Endometrial cancer is now the most common gynecologic malignancy in Europe and North America [3]. These are a morphologically heterogeneous group of cancers. The most common type is endometrioid, which accounts for about 80% of all uterine cancers. UPSC, first described by Lauchlan [4] in 1981 and further described by Hendrickson et al [5] in 1982, accounts for only 5-10% of all uterine cancers. Bokhman [6] in 1983 divided endometrial cancers into two types: at present, Type I includes grade 1 and 2 endometrioid cancers, and Type II includes grade 3 endometrioid cancer and all non-endometrioid cancers (for example, UPSC, clear cell, mucinous).

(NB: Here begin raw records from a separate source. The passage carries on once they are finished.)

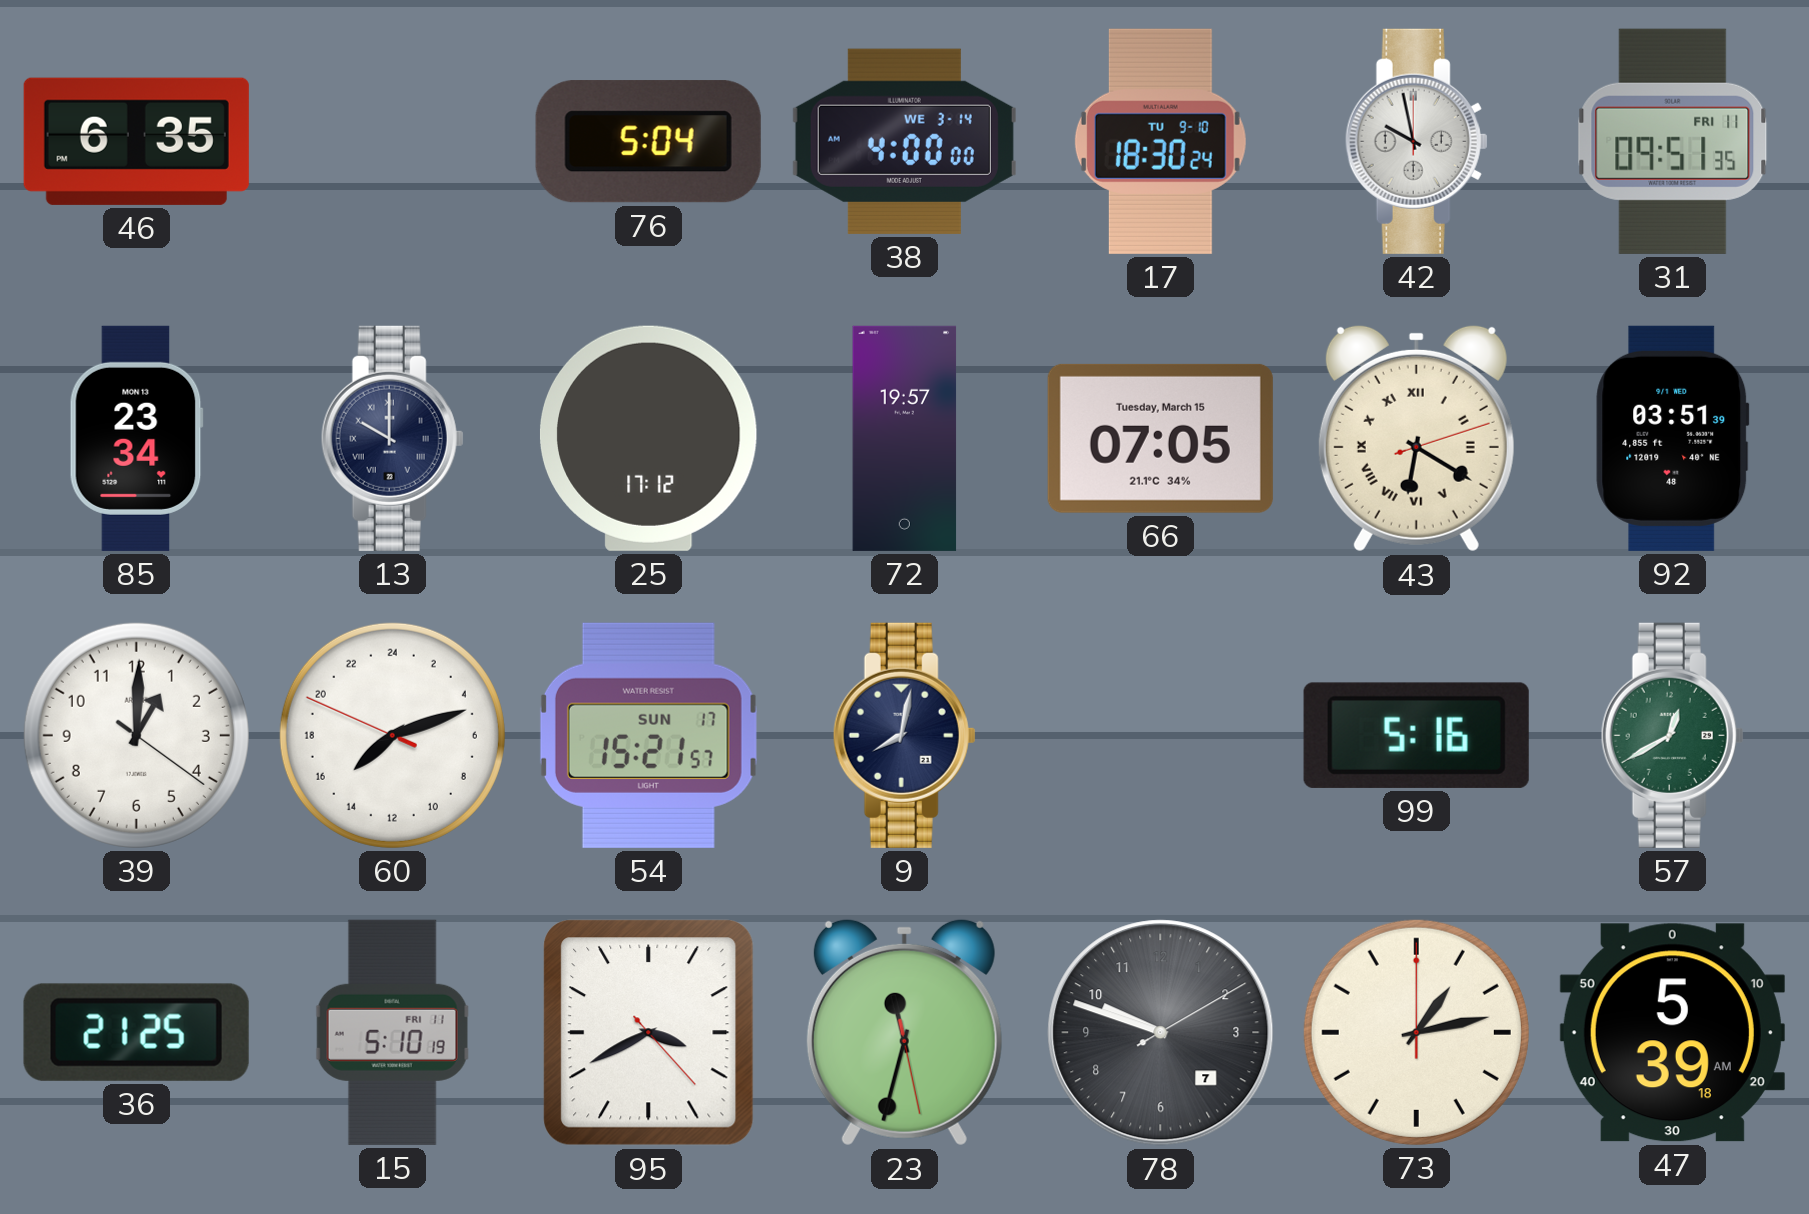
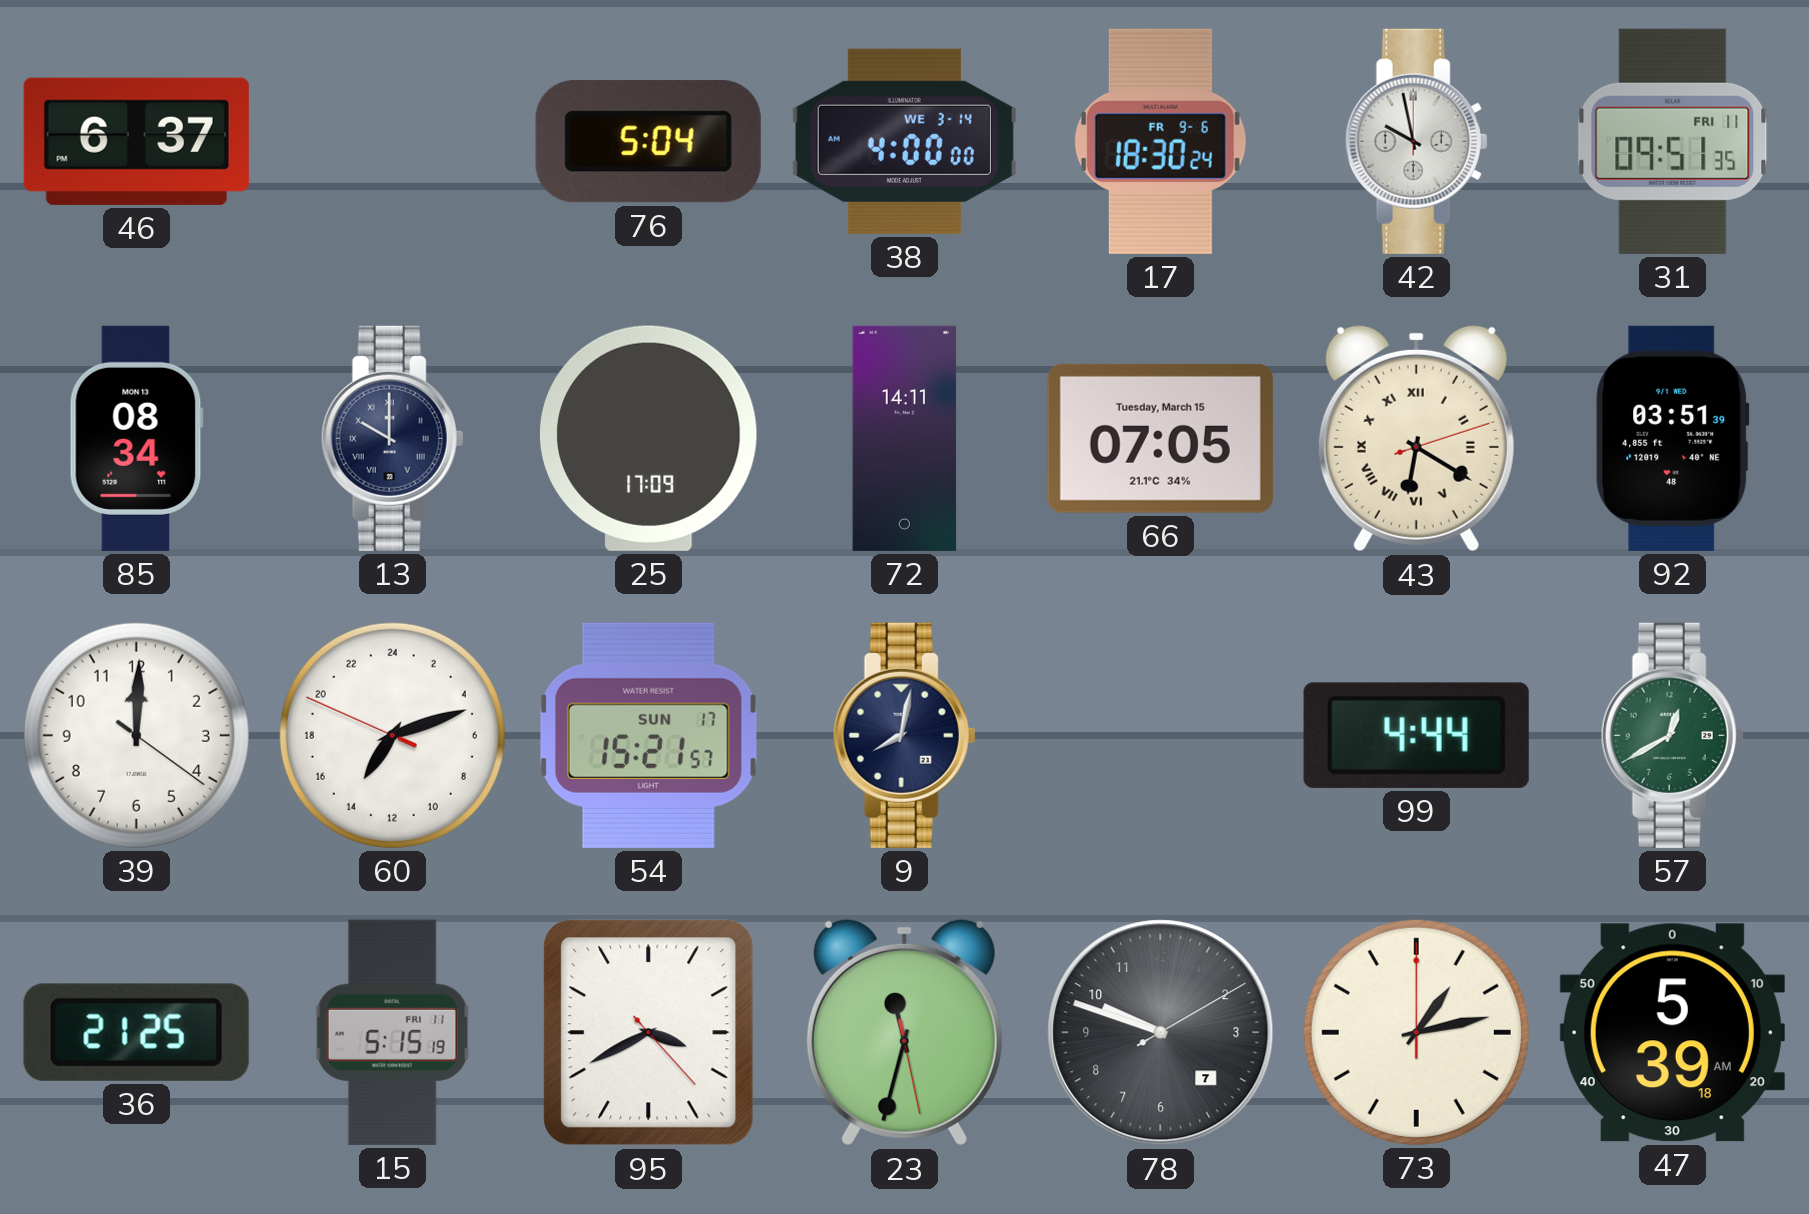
46: 6:35 -> 6:37
17 date: TU 9-10 -> FR 9-6
85: 23:34 -> 08:34
25: 17:12 -> 17:09
72: 19:57 -> 14:11
39: 1:00 -> 12:00
60: 15:11 -> 14:11
99: 5:16 -> 4:44
15: 5:10 -> 5:15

Unlike in endometrioid cancers, women with UPSC tend to be of African ancestry, and are older and multiparous. Like other endometrial cancers, abnormal uterine bleeding is the most common presenting symptom. An office endometrial biopsy is sensitive but may not yield diagnosis in all cases [7]. UPSC has a complex papillary architecture that resembles serous carcinoma of the ovary; psammoma bodies are present in 60 percent of biopsy specimens. Diagnosis of UPSC is made if 10 percent or more of the tumor has a serous component. CA-125 may be elevated similar to serous epithelial ovarian cancers and may correlate with presence of extrauterine disease and poorer prognosis [8].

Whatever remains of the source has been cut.